Прежде чем совсем уж завершить следствие, Терентьев ещё раз переговорил с обитателями Милюкова, на этот раз особо уделив внимание профессору Левицкому. Хотя умозаключение Митеньки о недопустимой для лестничной эквилибристики комплекции Фёдора Федоровича и выглядело вполне убедительным, сыщик решил все-таки проверить версию убийства из мести за подпорченную репутацию.
Профессора учинённый ему допрос крайне возмутил, хотя Терентьев был предельно деликатен и повернул все так, будто выяснял возможные причины конфликта Сёмина и Борэ.
На прямой вопрос, знал ли Левицкий о скандальной статье, профессор ответил бурно и многословно, перечислил все свои заслуги перед наукой, университетом, Россией и самим его императорским величеством и потребовал от Терентьева назвать хотя бы одну причину, по которой «этот низкий человек» посмел марать его имя. У сыщика таковых причин не нашлось, зато обнаружилось предположение о том, что профессора такая бессовестная клевета наверняка до крайности возмутила. Едва лишь он высказал эту мысль, как тут же был разжалован из «приличных образованных людей» в «бесчестных смутьянов, смеющих намекать на невесть что». Терентьева эта атака нимало не смутила, и он уже в более настойчивой форме потребовал от профессора объяснений, почему тот предпочёл умолчать об инциденте со статьёй при их первом разговоре. После столь недвусмысленного обозначения подозрений, которые «господин ищейка», очевидно, имел наглость питать в его отношении, Левицкий окончательно вышел из себя и заявил, что разговор продолжать не намерен.

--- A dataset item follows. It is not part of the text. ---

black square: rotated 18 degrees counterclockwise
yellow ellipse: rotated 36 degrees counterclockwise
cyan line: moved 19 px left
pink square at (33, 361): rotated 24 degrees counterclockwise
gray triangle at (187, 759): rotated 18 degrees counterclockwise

Тогда Терентьев напомнил, что он чиновник московской сыскной полиции, и что он не светскую беседу изволит вести, а расследование одного убийства и одной смерти при невыясненных обстоятельствах, и что его полномочия позволяют пригласить профессора для беседы в канцелярию, что, вкупе со статьёй, выглядеть будет совсем уж скандально.
Левицкий гнев свой не умерил, но далее выказывал своё возмущение лишь в форме нарочитой надменной вежливости. Да, он знал о статье ещё до гибели писаки. Да, сообщать об этом никому не собирался, дабы не расстраивать любезнейшую Александру Михайловну, которая, естественно, не знала, какой подлец оказался под её крышей. Да, единственным посвященным в историю был Рихард Яковлевич Штольц, с которым Фёдор Фёдорович приятельствовал во время встреч в Милюкове. И да, ему бы очень хотелось понять, откуда всё это известно господину сыщику.

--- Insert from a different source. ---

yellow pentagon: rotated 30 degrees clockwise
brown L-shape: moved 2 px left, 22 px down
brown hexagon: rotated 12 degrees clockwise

Терентьев выдавать Митеньку не стал, ответил уклончиво, и в свою очередь спросил, может ли кто-нибудь подтвердить местонахождение Фёдора Фёдоровича в ночь убийства Борэ и в предшествующий вечер. Оказалось, что в тот вечер профессор Левицкий и доктор Штольц, в отличии от остальных гостей, разошлись не сразу, а оставались какое-то время в гостиной, пили коньяк и курили. После же Левицкий пошел к себе, однако спать не лег, а засел за свою новую научную работу, поскольку имел привычку работать по ночам.
Всю эту историю повторил Терентьеву и доктор Штольц, которого подозрения сыщика возмутили столь же сильно, как и профессора. Когда же о допросе профессора стало известно Александре Михайловне, Терентьеву дали понять, что в Милюкове он persona non grata. Анатолий Витальевич высказал хозяйке свое почтение, поблагодарил за содействие, пообещал вернуть Яшмовый Ульгень по окончанию всех требуемых процедур и покинул дом Рудневых. С этого момента все вздохнули с облегчением, и, хотя тень двух смертей все ещё витала над поместьем, с отъездом сыщика страшный морок начал рассеиваться.

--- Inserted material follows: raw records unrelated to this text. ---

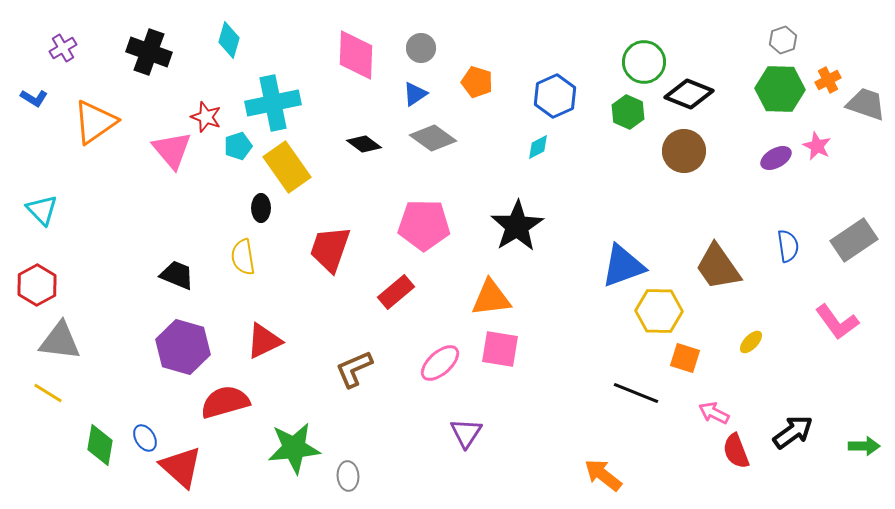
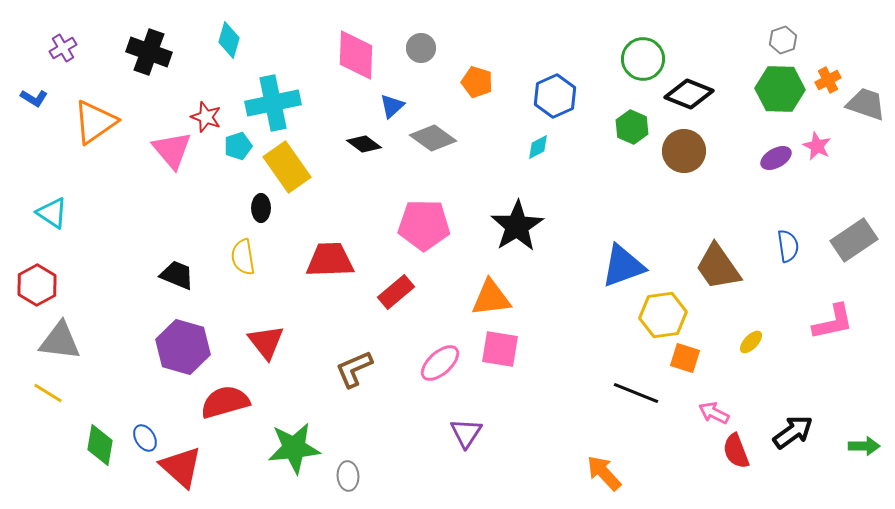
green circle at (644, 62): moved 1 px left, 3 px up
blue triangle at (415, 94): moved 23 px left, 12 px down; rotated 8 degrees counterclockwise
green hexagon at (628, 112): moved 4 px right, 15 px down
cyan triangle at (42, 210): moved 10 px right, 3 px down; rotated 12 degrees counterclockwise
red trapezoid at (330, 249): moved 11 px down; rotated 69 degrees clockwise
yellow hexagon at (659, 311): moved 4 px right, 4 px down; rotated 9 degrees counterclockwise
pink L-shape at (837, 322): moved 4 px left; rotated 66 degrees counterclockwise
red triangle at (264, 341): moved 2 px right, 1 px down; rotated 42 degrees counterclockwise
orange arrow at (603, 475): moved 1 px right, 2 px up; rotated 9 degrees clockwise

Митеньку же вся эта история отпускать не хотела. Как ни гнал он от себя тяжелые воспоминания, они возвращались, превращаясь из тягостных образов в гнетущее предчувствие грядущих несчастий. Беспокойство свое молодой человек выплескивал на холст, рисуя мрачные картины со всякой мифической нежитью. Белецкий наблюдал за этим с нарастающей тревогой, а когда увидел в альбоме Митеньки зарисовки странного алтаря, найденного на мельнице, взволновался не на шутку. Он поделился своими тревогами с Александрой Михайловной, и та приняла решение вернуться в Москву до начала сезона, и это, как выяснилось позднее, было не единственное её решение.
– Фридрих Карлович, друг мой, мне нужен ваш совет, – произнесла она, глядя не на Белецкого, а на свои руки, нервно теребящие салфетку.
Беседа, по обыкновению, состоялась за утренним чаепитием, за которым кроме них двоих, как правило, никого не бывало.
Белецкий почтительно поклонился:
– Почту за честь быть вам полезным, Александра Михайловна.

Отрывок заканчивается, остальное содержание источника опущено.